◆ Available data:
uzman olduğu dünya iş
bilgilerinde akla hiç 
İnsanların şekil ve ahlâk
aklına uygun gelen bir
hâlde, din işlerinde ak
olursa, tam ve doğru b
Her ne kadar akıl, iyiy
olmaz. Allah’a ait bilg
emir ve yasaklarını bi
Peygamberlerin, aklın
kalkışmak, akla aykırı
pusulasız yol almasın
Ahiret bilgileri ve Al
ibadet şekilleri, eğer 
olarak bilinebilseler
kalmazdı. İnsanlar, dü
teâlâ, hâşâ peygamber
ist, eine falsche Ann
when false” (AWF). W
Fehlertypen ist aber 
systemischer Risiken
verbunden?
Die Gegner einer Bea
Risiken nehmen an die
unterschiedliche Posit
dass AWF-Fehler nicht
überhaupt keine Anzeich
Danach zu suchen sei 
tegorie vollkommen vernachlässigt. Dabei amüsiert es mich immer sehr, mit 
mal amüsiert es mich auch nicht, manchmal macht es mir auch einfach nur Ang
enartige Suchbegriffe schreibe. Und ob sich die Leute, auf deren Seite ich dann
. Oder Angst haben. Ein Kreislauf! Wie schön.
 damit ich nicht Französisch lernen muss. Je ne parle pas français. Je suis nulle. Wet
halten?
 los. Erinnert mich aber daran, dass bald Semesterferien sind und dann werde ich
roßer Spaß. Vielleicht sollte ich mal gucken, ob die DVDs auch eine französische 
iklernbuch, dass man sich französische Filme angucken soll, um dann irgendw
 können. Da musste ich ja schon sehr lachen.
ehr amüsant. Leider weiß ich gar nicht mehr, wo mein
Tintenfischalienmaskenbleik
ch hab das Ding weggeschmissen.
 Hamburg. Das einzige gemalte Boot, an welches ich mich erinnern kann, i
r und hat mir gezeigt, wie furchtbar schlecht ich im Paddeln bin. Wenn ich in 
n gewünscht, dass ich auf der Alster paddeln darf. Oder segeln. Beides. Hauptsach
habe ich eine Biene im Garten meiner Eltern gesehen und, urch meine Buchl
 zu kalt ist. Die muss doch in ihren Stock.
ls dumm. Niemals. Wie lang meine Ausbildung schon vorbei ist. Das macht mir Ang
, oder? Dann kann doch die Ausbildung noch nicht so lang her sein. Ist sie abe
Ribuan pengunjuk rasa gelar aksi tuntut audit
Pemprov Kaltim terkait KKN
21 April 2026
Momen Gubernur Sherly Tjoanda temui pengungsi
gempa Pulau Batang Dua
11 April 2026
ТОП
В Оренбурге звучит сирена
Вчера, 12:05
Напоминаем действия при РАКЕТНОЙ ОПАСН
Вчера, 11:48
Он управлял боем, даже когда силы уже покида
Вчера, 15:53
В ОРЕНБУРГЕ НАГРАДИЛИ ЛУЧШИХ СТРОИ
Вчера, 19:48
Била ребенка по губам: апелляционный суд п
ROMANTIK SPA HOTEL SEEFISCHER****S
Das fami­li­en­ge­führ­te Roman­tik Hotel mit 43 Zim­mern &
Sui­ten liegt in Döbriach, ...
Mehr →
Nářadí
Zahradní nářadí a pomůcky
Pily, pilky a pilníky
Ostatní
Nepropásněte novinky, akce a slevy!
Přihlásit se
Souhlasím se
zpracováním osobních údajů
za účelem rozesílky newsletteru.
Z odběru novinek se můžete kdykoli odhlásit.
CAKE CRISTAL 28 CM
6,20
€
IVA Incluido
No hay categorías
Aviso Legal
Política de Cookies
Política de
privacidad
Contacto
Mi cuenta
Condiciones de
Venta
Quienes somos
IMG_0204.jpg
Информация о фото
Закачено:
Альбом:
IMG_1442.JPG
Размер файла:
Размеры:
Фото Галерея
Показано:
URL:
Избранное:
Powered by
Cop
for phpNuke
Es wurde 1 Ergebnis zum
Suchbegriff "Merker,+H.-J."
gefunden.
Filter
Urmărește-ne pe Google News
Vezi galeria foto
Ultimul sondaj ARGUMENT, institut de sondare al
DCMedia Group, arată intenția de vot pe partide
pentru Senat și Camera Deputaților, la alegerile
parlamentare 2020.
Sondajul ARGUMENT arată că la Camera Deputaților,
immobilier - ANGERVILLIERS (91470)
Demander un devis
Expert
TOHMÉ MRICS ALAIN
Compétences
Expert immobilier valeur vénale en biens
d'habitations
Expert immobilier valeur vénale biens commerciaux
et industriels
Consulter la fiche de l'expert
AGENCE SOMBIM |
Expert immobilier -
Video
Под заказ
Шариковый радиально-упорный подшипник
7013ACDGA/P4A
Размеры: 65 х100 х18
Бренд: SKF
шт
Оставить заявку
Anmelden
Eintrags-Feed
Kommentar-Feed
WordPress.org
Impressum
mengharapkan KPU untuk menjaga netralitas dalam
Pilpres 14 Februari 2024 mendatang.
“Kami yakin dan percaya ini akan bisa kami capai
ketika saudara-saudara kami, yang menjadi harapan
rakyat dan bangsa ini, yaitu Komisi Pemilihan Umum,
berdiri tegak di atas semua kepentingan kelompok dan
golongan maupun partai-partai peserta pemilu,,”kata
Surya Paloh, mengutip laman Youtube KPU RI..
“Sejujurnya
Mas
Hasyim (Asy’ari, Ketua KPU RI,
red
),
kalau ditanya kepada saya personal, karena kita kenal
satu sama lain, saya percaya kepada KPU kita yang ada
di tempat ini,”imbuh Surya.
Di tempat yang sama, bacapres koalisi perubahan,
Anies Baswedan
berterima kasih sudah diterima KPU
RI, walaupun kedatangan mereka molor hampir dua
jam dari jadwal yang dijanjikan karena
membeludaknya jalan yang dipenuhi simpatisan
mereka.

◆ Goal of the exercise:
Write out the listing again. Keep every character the same.

◆ Result for this task:
uzman olduğu dünya iş
bilgilerinde akla hiç 
İnsanların şekil ve ahlâk
aklına uygun gelen bir
hâlde, din işlerinde ak
olursa, tam ve doğru b
Her ne kadar akıl, iyiy
olmaz. Allah’a ait bilg
emir ve yasaklarını bi
Peygamberlerin, aklın
kalkışmak, akla aykırı
pusulasız yol almasın
Ahiret bilgileri ve Al
ibadet şekilleri, eğer 
olarak bilinebilseler
kalmazdı. İnsanlar, dü
teâlâ, hâşâ peygamber
ist, eine falsche Ann
when false” (AWF). W
Fehlertypen ist aber 
systemischer Risiken
verbunden?
Die Gegner einer Bea
Risiken nehmen an die
unterschiedliche Posit
dass AWF-Fehler nicht
überhaupt keine Anzeich
Danach zu suchen sei 
tegorie vollkommen vernachlässigt. Dabei amüsiert es mich immer sehr, mit 
mal amüsiert es mich auch nicht, manchmal macht es mir auch einfach nur Ang
enartige Suchbegriffe schreibe. Und ob sich die Leute, auf deren Seite ich dann
. Oder Angst haben. Ein Kreislauf! Wie schön.
 damit ich nicht Französisch lernen muss. Je ne parle pas français. Je suis nulle. Wet
halten?
 los. Erinnert mich aber daran, dass bald Semesterferien sind und dann werde ich
roßer Spaß. Vielleicht sollte ich mal gucken, ob die DVDs auch eine französische 
iklernbuch, dass man sich französische Filme angucken soll, um dann irgendw
 können. Da musste ich ja schon sehr lachen.
ehr amüsant. Leider weiß ich gar nicht mehr, wo mein
Tintenfischalienmaskenbleik
ch hab das Ding weggeschmissen.
 Hamburg. Das einzige gemalte Boot, an welches ich mich erinnern kann, i
r und hat mir gezeigt, wie furchtbar schlecht ich im Paddeln bin. Wenn ich in 
n gewünscht, dass ich auf der Alster paddeln darf. Oder segeln. Beides. Hauptsach
habe ich eine Biene im Garten meiner Eltern gesehen und, urch meine Buchl
 zu kalt ist. Die muss doch in ihren Stock.
ls dumm. Niemals. Wie lang meine Ausbildung schon vorbei ist. Das macht mir Ang
, oder? Dann kann doch die Ausbildung noch nicht so lang her sein. Ist sie abe
Ribuan pengunjuk rasa gelar aksi tuntut audit
Pemprov Kaltim terkait KKN
21 April 2026
Momen Gubernur Sherly Tjoanda temui pengungsi
gempa Pulau Batang Dua
11 April 2026
ТОП
В Оренбурге звучит сирена
Вчера, 12:05
Напоминаем действия при РАКЕТНОЙ ОПАСН
Вчера, 11:48
Он управлял боем, даже когда силы уже покида
Вчера, 15:53
В ОРЕНБУРГЕ НАГРАДИЛИ ЛУЧШИХ СТРОИ
Вчера, 19:48
Била ребенка по губам: апелляционный суд п
ROMANTIK SPA HOTEL SEEFISCHER****S
Das fami­li­en­ge­führ­te Roman­tik Hotel mit 43 Zim­mern &
Sui­ten liegt in Döbriach, ...
Mehr →
Nářadí
Zahradní nářadí a pomůcky
Pily, pilky a pilníky
Ostatní
Nepropásněte novinky, akce a slevy!
Přihlásit se
Souhlasím se
zpracováním osobních údajů
za účelem rozesílky newsletteru.
Z odběru novinek se můžete kdykoli odhlásit.
CAKE CRISTAL 28 CM
6,20
€
IVA Incluido
No hay categorías
Aviso Legal
Política de Cookies
Política de
privacidad
Contacto
Mi cuenta
Condiciones de
Venta
Quienes somos
IMG_0204.jpg
Информация о фото
Закачено:
Альбом:
IMG_1442.JPG
Размер файла:
Размеры:
Фото Галерея
Показано:
URL:
Избранное:
Powered by
Cop
for phpNuke
Es wurde 1 Ergebnis zum
Suchbegriff "Merker,+H.-J."
gefunden.
Filter
Urmărește-ne pe Google News
Vezi galeria foto
Ultimul sondaj ARGUMENT, institut de sondare al
DCMedia Group, arată intenția de vot pe partide
pentru Senat și Camera Deputaților, la alegerile
parlamentare 2020.
Sondajul ARGUMENT arată că la Camera Deputaților,
immobilier - ANGERVILLIERS (91470)
Demander un devis
Expert
TOHMÉ MRICS ALAIN
Compétences
Expert immobilier valeur vénale en biens
d'habitations
Expert immobilier valeur vénale biens commerciaux
et industriels
Consulter la fiche de l'expert
AGENCE SOMBIM |
Expert immobilier -
Video
Под заказ
Шариковый радиально-упорный подшипник
7013ACDGA/P4A
Размеры: 65 х100 х18
Бренд: SKF
шт
Оставить заявку
Anmelden
Eintrags-Feed
Kommentar-Feed
WordPress.org
Impressum
mengharapkan KPU untuk menjaga netralitas dalam
Pilpres 14 Februari 2024 mendatang.
“Kami yakin dan percaya ini akan bisa kami capai
ketika saudara-saudara kami, yang menjadi harapan
rakyat dan bangsa ini, yaitu Komisi Pemilihan Umum,
berdiri tegak di atas semua kepentingan kelompok dan
golongan maupun partai-partai peserta pemilu,,”kata
Surya Paloh, mengutip laman Youtube KPU RI..
“Sejujurnya
Mas
Hasyim (Asy’ari, Ketua KPU RI,
red
),
kalau ditanya kepada saya personal, karena kita kenal
satu sama lain, saya percaya kepada KPU kita yang ada
di tempat ini,”imbuh Surya.
Di tempat yang sama, bacapres koalisi perubahan,
Anies Baswedan
berterima kasih sudah diterima KPU
RI, walaupun kedatangan mereka molor hampir dua
jam dari jadwal yang dijanjikan karena
membeludaknya jalan yang dipenuhi simpatisan
mereka.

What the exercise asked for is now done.